Various local, regional and global tournaments were established during 2015, with the BlizzCon World Championship carrying a first prize of $100,000. In 2016 there will be a Hearthstone Championship Tour, while its popularity continues to grow at the Dreamhack festival.
So how do card collecting games work as eSports? Hearthstone is a one-player game at its core, but it is the one v one battles that appeal from a competitive perspective. Players can choose nine characters to play with (similar to the characters found in World of Warcraft), and the game features around 300 different cards.
Players pre-select cards to build their deck, and they can play these cards at different times to battle against the opposing player. There is a shared pool of cards which both players can choose from, but also certain cards that are unique to your characters. Extra packs of cards can be earned through gameplay or bought as players go along. The cards vary from common to extremely rare, and each carries a weapon or spell which can be used as the game unfolds.
Each player starts with 30 health points and the aim is to reduce your opponent’s health to zero, thereby winning the game. This is where a level of strategy comes into the game, as players attempt to find the right combination of cards at the right time to defeat their enemy. Each move is on a time limit, so gamers must learn to calculate which card and strategy to use very quickly in response to their opponent’s moves.
Hearthstone is still relatively new so the betting markets can be limited, but the bigger tournaments are covered and bookmakers are adding events to their lists all the time. The majority of markets will be for a tournament winner, but you can also find betting on individual matches as well. Most games are played over five battles, with the first to reach three the winner, and as most tournaments are a straight knockout format, it’s a two-way contest with no possibility of a draw.
Some bookmakers have started to offer markets on individual map (battle) winners, on the number of maps that will be played, on a player to win at least one map, and on the correct score of the match-up. These markets can be useful when there is a strong favourite playing against an outsider, as it gives you other options to take ahead of the short odds on the favourite winning.
As you’ll find with most eSports, there’s no substitute for playing and learning about the game. If it sounds like your kind of thing, you can sign up and play for free via the Hearthstone website. You can also watch loads of streaming action and gameplay at popular gaming streaming service Twitch.tv, or trawl through the many forums and websites like the excellent Gosu Gamers.
Unlike popular team role-play games like Counter Strike and Dota 2, Hearthstone is a single player game which makes it much easier to compare individual players’ abilities and chances of winning given matches.
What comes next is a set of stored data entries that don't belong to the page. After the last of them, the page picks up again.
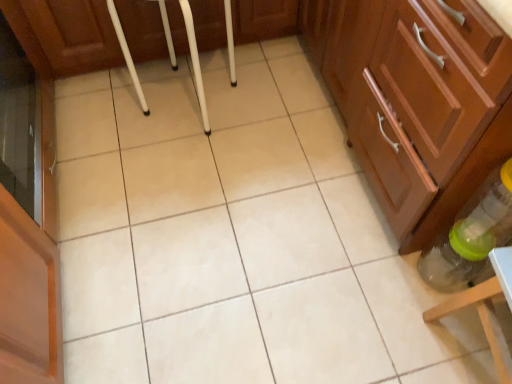 Question: Is point (476, 135) positioned closer to the camera than point (501, 233)?

Choices:
 (A) farther
 (B) closer

Answer: (B)

Question: In terms of size, does matte wood cabinet at center-right, the 1th cabinetry positioned from the bottom, appear bigger or smaller than translucent plastic bottle at lower right?

Choices:
 (A) big
 (B) small

Answer: (A)

Question: Which object is positioned closest to the translucent plastic bottle at lower right?

Choices:
 (A) matte wood cabinet at center-right, the 1th cabinetry positioned from the bottom
 (B) wooden cabinet at center, which appears as the second cabinetry when ordered from the bottom
 (C) white plastic bar stool at center

Answer: (A)

Question: Which object is positioned farthest from the white plastic bar stool at center?

Choices:
 (A) translucent plastic bottle at lower right
 (B) matte wood cabinet at center-right, the 1th cabinetry positioned from the bottom
 (C) wooden cabinet at center, which appears as the second cabinetry when ordered from the bottom

Answer: (A) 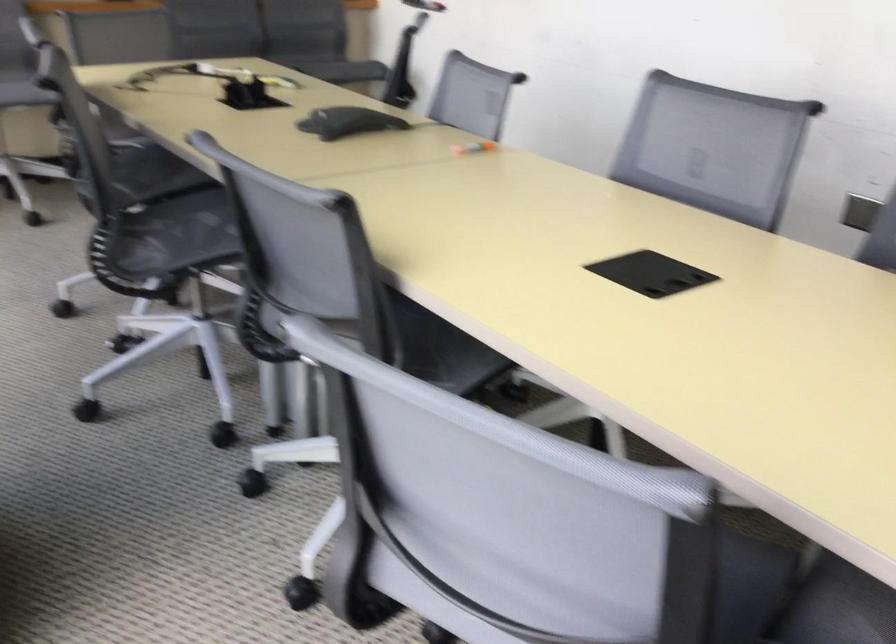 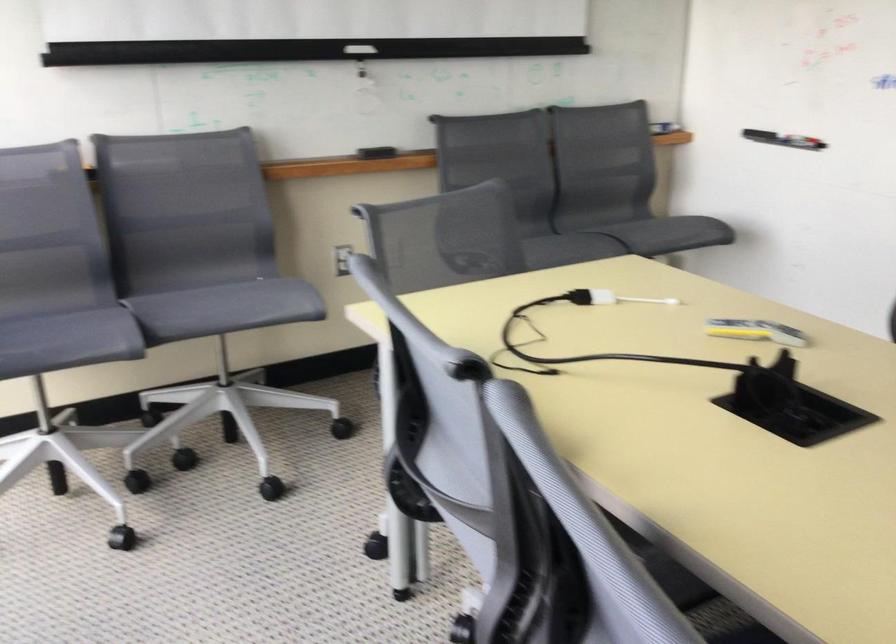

It’s no guarantee, but there are certainly less variables involved, and the more you can learn about the game, the strategy, and the different stars of the gaming world the better.
It hasn’t taken long for mainstream bookmakers to latch onto the eSports market, and it’s estimated that by 2017 the vast majority of high street bookmakers and household names will be involved. At the moment Pinnacle Sports are one of the best for eSports, but the likes of William Hill, Coral, Betway, NordicBet, andBet-at-Home
Our advice is to gather as much information about the game itself and the specific tournaments you intend to bet on. From there you can develop a strategy as to what you expect to happen, and how you plan to bet accordingly. Bookmakers tend to set their odds based on statistics and then react to the weight of money. This shouldn’t be confused with the actual probability of winning though, and if you have reason to believe that a player has a better chance than the odds, this is where you can find value.
Hearthstone has taken the card game concept of Magic the Gathering and developed it into something much greater, which is quickly taking the eSport world by storm. In terms of betting it has the advantage of being a single-player game rather than a team game which means less variables and more ‘predictable’ outcomes. This is a market that we’ve been keeping tabs on for a while, and as its appeal grows, now is the time to start betting on Hearthstone.